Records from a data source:
•••••

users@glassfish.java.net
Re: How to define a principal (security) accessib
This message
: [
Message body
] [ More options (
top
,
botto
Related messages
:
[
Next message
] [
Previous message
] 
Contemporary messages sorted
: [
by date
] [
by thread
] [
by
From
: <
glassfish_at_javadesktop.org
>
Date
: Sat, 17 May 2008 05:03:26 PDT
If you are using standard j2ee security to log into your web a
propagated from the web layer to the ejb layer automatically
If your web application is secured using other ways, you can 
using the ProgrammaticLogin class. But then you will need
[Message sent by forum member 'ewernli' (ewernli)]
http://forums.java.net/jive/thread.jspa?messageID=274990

•••••

Description of the task:
The entries shown above must be reproduced in full, exactly as written.

Worked solution:
users@glassfish.java.net
Re: How to define a principal (security) accessib
This message
: [
Message body
] [ More options (
top
,
botto
Related messages
:
[
Next message
] [
Previous message
] 
Contemporary messages sorted
: [
by date
] [
by thread
] [
by
From
: <
glassfish_at_javadesktop.org
>
Date
: Sat, 17 May 2008 05:03:26 PDT
If you are using standard j2ee security to log into your web a
propagated from the web layer to the ejb layer automatically
If your web application is secured using other ways, you can 
using the ProgrammaticLogin class. But then you will need
[Message sent by forum member 'ewernli' (ewernli)]
http://forums.java.net/jive/thread.jspa?messageID=274990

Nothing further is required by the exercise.